Fluctuations When Driving Between Nonequilibrium Steady States

TL;DR

This paper extends fluctuation theorems to transitions between nonequilibrium steady states in biological systems, revealing universal thermodynamic constraints and implications for energy expenditure and control in far-from-equilibrium processes.

Contribution

It generalizes the Crooks fluctuation theorem to NESS transitions without dual dynamics, providing new insights into thermodynamic constraints and control in biological systems.

Findings

Derived constraints on excess thermodynamic quantities in NESS transitions

Extended fluctuation theorems to systems driven far from equilibrium

Applied theory to analyze ion channel conformational dynamics

Abstract

Maintained by environmental fluxes, biological systems are thermodynamic processes that operate far from equilibrium without detailed-balance dynamics.
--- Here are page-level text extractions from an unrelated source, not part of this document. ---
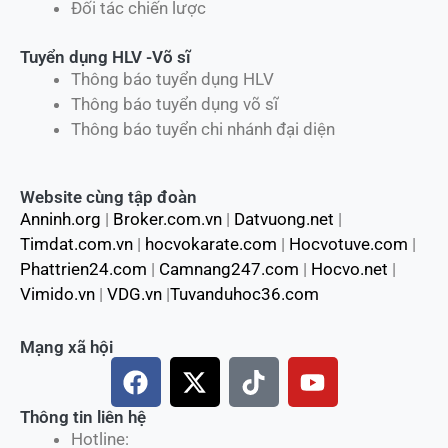
Đối tác chiến lược
Tuyển dụng HLV -Võ sĩ
Thông báo tuyển dụng HLV
Thông báo tuyển dụng võ sĩ
Thông báo tuyển chi nhánh đại diện
Website cùng tập đoàn
Anninh.org
|
Broker.com.vn
|
Datvuong.net
|
Timdat.com.vn
|
hocvokarate.com
|
Hocvotuve.com
|
Phattrien24.com
|
Camnang247.com
|
Hocvo.net
|
Vimido.vn
|
VDG.vn
|
Tuvanduhoc36.com
Mạng xã hội
F
X
T
Y
a
-
i
o
c
t
k
u
Thông tin liên hệ
Hotline:
e
w
t
t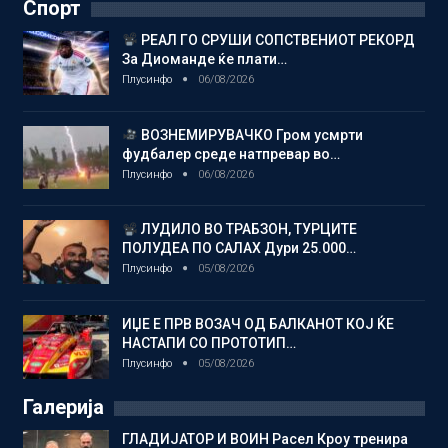
Спорт
РЕАЛ ГО СРУШИ СОПСТВЕНИОТ РЕКОРД
За Диоманде ќе плати…
Плусинфо
06/08/2026
ВОЗНЕМИРУВАЧКО Гром усмрти
фудбалер среде натпревар во…
Плусинфо
06/08/2026
ЛУДИЛО ВО ТРАБЗОН, ТУРЦИТЕ
ПОЛУДЕА ПО САЛАХ Дури 25.000…
Плусинфо
05/08/2026
ИЏЕ Е ПРВ ВОЗАЧ ОД БАЛКАНОТ КОЈ ЌЕ
НАСТАПИ СО ПРОТОТИП…
Плусинфо
05/08/2026
Галерија
ГЛАДИЈАТОР И ВОИН Расел Кроу тренира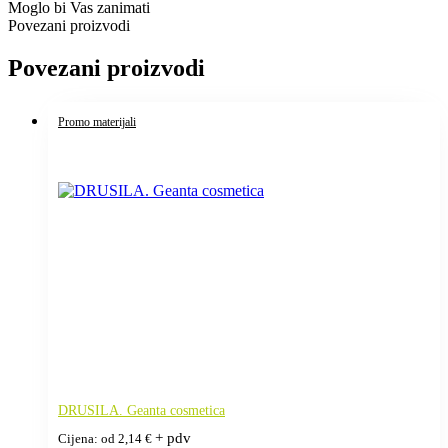
Moglo bi Vas zanimati
Povezani proizvodi
Povezani proizvodi
Promo materijali
DRUSILA. Geanta cosmetica
+ pdv
Cijena: od
2,14
€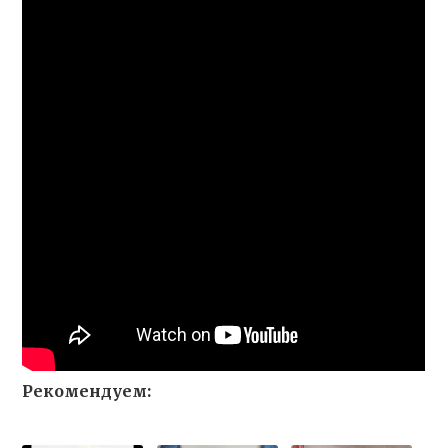
Рекомендуем: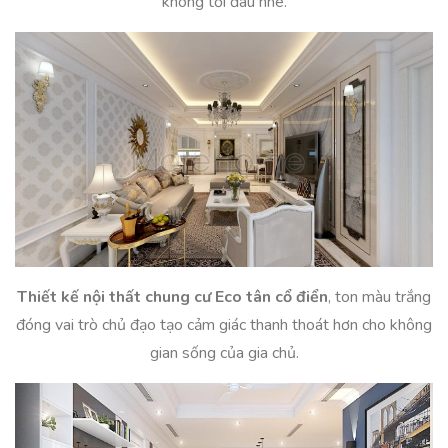
không tồi đâu nhé.
Thiết kế nội thất chung cư Eco tân cổ điển
, ton màu trắng
đóng vai trò chủ đạo tạo cảm giác thanh thoát hơn cho không
gian sống của gia chủ.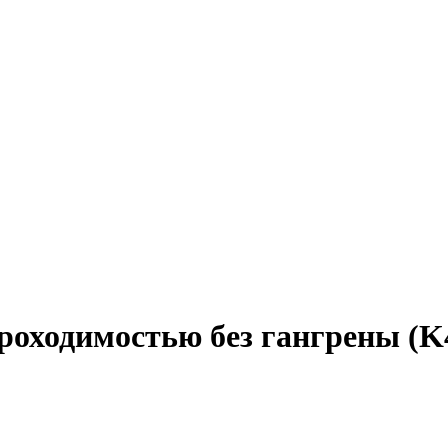
оходимостью без гангрены (K4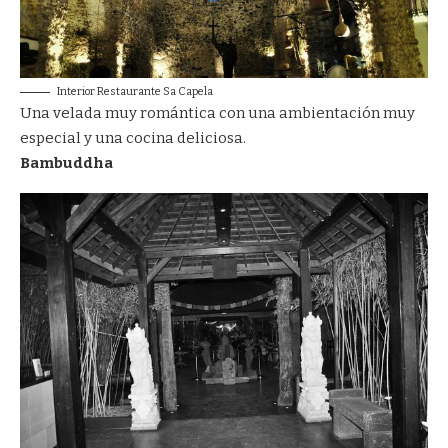
Interior Restaurante Sa Capela
Una velada muy romántica con una ambientación muy
especial y una cocina deliciosa.
Bambuddha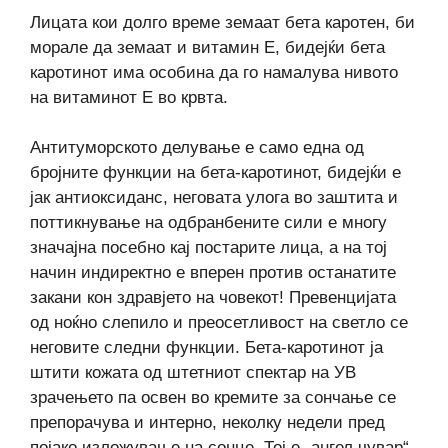
Лицата кои долго време земаат бета каротен, би
морале да земаат и витамин Е, бидејќи бета
каротинот има особина да го намалува нивото
на витаминот Е во крвта.
Антитуморското делување е само една од
бројните функции на бета-каротинот, бидејќи е
јак антиоксиданс, неговата улога во заштита и
поттикнување на одбранбените сили е многу
значајна посебно кај постарите лица, а на тој
начин индиректно е вперен против останатите
закани кон здравјето на човекот! Превенцијата
од ноќно слепило и преосетливост на светло се
неговите следни функции. Бета-каротинот ја
штити кожата од штетниот спектар на УВ
зрачењето па освен во кремите за сончање се
препорачува и интерно, неколку недели пред
појако изложување на сонце. Тој е „ангел чувар“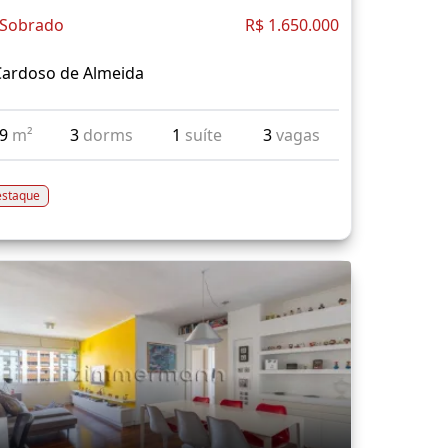
 Sobrado
R$ 1.650.000
Cardoso de Almeida
79
m²
3
dorms
1
suíte
3
vagas
staque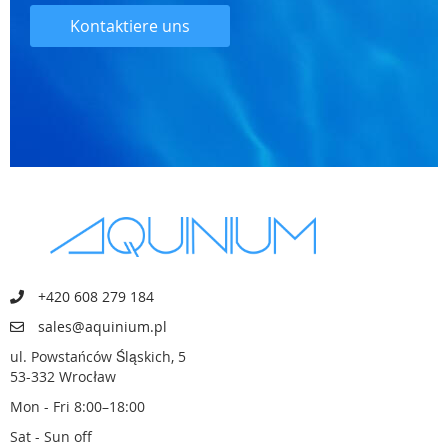
Kontaktiere uns
+420 608 279 184
sales@aquinium.pl
ul. Powstańców Śląskich, 5
53-332 Wrocław
Mon - Fri 8:00–18:00
Sat - Sun off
Yet, they often exhibit well defined nonequilibrium steady states (NESSs). More importantly, critical thermodynamic functionality arises directly from transitions among their NESSs, driven by environmental switching. Here, we identify constraints on excess thermodynamic quantities that ride above the NESS housekeeping background. We do this by extending the Crooks fluctuation theorem to transitions among NESSs, without invoking an unphysical dual dynamics. This and corresponding integral fluctuation theorems determine how much work must be expended when controlling systems maintained far from equilibrium. This generalizes feedback control theory, showing that Maxwellian Demons can leverage mesoscopic-state information to take advantage of the excess energetics in NESS transitions. Altogether, these point to universal thermodynamic laws that are immediately applicable to the accessible degrees of freedom within the effective dynamic at any emergent level of hierarchical organization. By way of illustration, this readily allows analyzing a voltage-gated sodium ion channel whose molecular conformational dynamics play a critical functional role in propagating action potentials in mammalian neuronal membranes.